[Patch v8 07/18] unhex_and_quote: new function to quote hex-decoded queries
Jani Nikula
jani at nikula.org
Sat Dec 22 15:36:03 PST 2012
On Fri, 21 Dec 2012, david at tethera.net wrote:
> From: David Bremner <bremner at debian.org>
>
> Space delimited tokens are hex decoded and then quoted according to
> Xapian rules. Prefixes and '*' are passed through unquoted, as is
> anything that hex-decoding would not change.
> ---
> tag-util.c | 81 ++++++++++++++++++++++++++++++++++++++++++++++++++++++++++++
> 1 file changed, 81 insertions(+)
>
> diff --git a/tag-util.c b/tag-util.c
> index f89669a..46aab4e 100644
> --- a/tag-util.c
> +++ b/tag-util.c
> @@ -56,6 +56,87 @@ illegal_tag (const char *tag, notmuch_bool_t remove)
> return NULL;
> }
>
> +/* Input is a hex encoded string, presumed to be a query for Xapian.
> + *
> + * Space delimited tokens are decoded and quoted, with '*' and prefixes
> + * of the form "foo:" passed through unquoted.
> + */
> +static tag_parse_status_t
> +unhex_and_quote (void *ctx, char *encoded, const char *line_for_error,
> + char **query_string)
> +{
> + char *tok = encoded;
> + size_t tok_len = 0;
> + char *buf = NULL;
> + size_t buf_len = 0;
> + tag_parse_status_t ret = TAG_PARSE_SUCCESS;
> +
> + *query_string = talloc_strdup (ctx, "");
> +
> + while ((tok = strtok_len (tok + tok_len, " ", &tok_len)) != NULL) {
> +
> + size_t prefix_len;
> + char delim = *(tok + tok_len);
> +
> + *(tok + tok_len++) = '\0';
You need to do tok_len++ to satisfy the next round of strtok_len, but I
think for clarity of the code below you should move tok_len++ to the end
of the while block.
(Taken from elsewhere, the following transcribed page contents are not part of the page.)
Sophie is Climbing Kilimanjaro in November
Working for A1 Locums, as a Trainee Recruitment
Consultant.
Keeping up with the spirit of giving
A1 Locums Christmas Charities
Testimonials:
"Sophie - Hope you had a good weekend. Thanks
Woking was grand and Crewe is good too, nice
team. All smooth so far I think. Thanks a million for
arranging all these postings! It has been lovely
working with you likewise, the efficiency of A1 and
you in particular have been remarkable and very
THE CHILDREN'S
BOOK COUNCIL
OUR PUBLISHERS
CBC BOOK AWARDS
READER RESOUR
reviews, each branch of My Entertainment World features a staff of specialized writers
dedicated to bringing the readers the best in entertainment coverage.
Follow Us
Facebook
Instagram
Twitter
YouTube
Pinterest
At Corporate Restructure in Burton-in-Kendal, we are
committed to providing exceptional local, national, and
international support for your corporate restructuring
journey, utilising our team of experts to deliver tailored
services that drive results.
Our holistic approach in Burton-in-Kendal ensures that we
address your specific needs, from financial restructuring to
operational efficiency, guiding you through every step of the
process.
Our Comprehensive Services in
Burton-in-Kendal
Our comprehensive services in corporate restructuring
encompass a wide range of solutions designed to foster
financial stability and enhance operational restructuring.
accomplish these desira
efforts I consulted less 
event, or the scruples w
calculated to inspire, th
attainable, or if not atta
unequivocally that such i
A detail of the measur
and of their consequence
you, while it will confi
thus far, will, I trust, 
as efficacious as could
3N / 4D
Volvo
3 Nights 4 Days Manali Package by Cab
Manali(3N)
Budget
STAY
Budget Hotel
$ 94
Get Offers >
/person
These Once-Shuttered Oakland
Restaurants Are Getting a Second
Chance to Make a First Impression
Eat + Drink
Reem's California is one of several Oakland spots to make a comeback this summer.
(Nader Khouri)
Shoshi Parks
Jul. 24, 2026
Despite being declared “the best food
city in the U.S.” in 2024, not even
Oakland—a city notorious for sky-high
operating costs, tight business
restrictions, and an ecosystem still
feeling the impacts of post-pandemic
And review tok_len usage below.
> +
> + prefix_len = hex_invariant (tok, tok_len);
This, along with the doc comment "...initial segment of str that would
not be changed by hex encoding..." for hex_invariant, was the hardest
bit to understand. I don't follow how hex *encoding* matters here; the
input is only affected by hex *decoding*, and that depends on %NN only.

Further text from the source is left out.